The Chairman of the Puerto Rico Institute of Statistics’ board, Economist Nicolás Muñoz, He urged all mayors to mobilize the resources of municipal agencies to visit houses street by street, combing through all communities to alert families to the importance of filling out the 2020 Population Census form.
This while taking all the prevention and protection measures related to curbing the spread of COVID-19.
As of July 13, only 25% of Puerto Rican families had answered the Census. This, according to Muñoz, represents half of those who had answered the Census in 2010. In mid-July, the response level in the municipalities ranged from 14% to 31%.

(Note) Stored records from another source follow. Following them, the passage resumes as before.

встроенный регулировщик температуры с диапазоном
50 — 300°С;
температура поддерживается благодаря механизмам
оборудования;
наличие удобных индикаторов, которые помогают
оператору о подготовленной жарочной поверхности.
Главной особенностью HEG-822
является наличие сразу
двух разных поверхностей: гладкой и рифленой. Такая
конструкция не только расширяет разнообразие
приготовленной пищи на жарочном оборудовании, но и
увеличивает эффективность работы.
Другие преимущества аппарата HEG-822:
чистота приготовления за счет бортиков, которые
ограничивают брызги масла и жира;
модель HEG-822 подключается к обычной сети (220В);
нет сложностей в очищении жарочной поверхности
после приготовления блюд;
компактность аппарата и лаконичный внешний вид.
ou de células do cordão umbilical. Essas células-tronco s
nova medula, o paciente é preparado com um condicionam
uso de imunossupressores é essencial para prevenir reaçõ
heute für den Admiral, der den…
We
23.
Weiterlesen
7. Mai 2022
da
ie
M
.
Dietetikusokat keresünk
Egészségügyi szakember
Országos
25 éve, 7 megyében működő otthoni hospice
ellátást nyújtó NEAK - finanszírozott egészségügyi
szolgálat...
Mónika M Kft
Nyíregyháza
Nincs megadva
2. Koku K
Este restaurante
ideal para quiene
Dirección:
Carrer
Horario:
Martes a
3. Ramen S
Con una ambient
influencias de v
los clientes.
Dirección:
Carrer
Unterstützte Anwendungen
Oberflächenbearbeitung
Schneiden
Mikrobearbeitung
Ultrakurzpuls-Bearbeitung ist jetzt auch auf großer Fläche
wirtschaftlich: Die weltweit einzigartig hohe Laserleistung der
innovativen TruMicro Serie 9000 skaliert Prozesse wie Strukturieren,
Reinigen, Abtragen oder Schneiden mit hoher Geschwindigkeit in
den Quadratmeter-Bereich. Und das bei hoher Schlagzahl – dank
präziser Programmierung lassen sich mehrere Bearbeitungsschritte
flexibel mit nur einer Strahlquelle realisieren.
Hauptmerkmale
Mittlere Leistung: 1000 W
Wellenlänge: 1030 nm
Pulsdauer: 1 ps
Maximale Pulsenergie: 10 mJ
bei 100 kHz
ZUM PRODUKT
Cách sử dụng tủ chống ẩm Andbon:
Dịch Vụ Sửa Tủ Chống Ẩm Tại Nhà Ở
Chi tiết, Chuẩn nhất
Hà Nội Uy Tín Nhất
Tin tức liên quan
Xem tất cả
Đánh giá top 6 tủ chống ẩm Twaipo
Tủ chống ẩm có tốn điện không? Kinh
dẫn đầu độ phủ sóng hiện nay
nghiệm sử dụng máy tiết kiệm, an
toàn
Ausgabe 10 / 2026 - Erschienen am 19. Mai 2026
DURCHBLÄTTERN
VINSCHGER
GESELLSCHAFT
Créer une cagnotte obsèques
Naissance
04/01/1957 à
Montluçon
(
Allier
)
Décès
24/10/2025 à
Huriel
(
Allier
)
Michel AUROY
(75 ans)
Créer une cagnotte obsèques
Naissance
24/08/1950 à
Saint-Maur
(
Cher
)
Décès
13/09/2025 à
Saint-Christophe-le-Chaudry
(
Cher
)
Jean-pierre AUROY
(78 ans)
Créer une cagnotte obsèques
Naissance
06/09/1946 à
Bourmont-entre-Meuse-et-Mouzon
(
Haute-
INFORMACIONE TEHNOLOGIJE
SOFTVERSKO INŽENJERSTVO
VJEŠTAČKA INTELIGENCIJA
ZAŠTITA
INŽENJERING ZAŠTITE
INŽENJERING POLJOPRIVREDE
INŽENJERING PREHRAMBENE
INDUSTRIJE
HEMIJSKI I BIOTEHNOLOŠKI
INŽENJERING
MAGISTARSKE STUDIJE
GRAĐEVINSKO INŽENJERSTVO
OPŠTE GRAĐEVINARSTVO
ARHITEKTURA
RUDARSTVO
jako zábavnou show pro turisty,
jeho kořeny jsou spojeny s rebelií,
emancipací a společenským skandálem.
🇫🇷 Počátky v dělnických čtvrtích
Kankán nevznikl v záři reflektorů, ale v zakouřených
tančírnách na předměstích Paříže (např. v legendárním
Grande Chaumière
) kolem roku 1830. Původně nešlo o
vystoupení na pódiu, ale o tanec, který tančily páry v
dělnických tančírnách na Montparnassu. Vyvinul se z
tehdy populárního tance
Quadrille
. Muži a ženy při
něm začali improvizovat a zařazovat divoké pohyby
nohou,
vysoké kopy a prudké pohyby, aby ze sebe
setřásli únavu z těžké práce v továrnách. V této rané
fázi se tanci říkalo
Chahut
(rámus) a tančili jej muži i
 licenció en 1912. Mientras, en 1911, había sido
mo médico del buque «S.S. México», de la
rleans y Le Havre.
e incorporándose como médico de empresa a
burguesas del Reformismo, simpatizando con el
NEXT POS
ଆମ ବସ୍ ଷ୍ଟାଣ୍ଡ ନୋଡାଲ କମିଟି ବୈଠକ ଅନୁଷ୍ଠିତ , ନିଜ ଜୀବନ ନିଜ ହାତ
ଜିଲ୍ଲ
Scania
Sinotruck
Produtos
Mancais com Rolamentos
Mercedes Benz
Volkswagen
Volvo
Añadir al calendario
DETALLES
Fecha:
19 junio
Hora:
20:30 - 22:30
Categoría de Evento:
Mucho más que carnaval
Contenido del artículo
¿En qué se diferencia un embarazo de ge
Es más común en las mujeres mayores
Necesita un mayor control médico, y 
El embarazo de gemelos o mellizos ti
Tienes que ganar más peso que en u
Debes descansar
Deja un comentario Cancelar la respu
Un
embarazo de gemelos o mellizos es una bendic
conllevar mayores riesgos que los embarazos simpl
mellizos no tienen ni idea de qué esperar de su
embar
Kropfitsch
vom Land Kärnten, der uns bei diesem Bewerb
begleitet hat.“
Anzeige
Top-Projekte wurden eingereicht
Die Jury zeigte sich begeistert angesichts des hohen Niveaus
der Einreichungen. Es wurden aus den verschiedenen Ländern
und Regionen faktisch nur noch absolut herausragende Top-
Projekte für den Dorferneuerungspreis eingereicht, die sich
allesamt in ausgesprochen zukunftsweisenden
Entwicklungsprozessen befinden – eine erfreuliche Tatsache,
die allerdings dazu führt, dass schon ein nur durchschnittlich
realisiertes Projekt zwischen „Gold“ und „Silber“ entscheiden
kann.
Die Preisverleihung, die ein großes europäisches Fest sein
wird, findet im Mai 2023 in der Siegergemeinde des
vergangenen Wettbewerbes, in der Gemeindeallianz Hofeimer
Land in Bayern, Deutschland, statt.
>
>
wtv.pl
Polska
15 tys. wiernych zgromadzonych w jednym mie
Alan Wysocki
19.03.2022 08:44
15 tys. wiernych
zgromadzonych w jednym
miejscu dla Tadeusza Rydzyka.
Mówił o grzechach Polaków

“It’s vital for the municipalities and their residents that the federal funds that arrive are not reduced by 25% or more. Without detracting from the importance of exercising the democratic right to vote, designating resources to help citizens complete the Census should be considered just as meritorious as the efforts being made for the primaries and electoral process,” said Muñoz.
“If mobilization is not promoted to stimulate the communities to dedicate 15 minutes to answer the form, we would add another disaster to the chain of events that have occurred on the island since the earthquake in January to the present. In this case, a disaster whose consequences would last 10 years,” said Muñoz.
The economist explained that if 25% of the population does not respond to the survey, Puerto Rico end up with a headcount of less than 3 million residents and could receive 25% less federal funds, which would be equivalent to $5 billion annually or $50 billion in 10 years, if an average allocation of $20 billion annually is used as an example.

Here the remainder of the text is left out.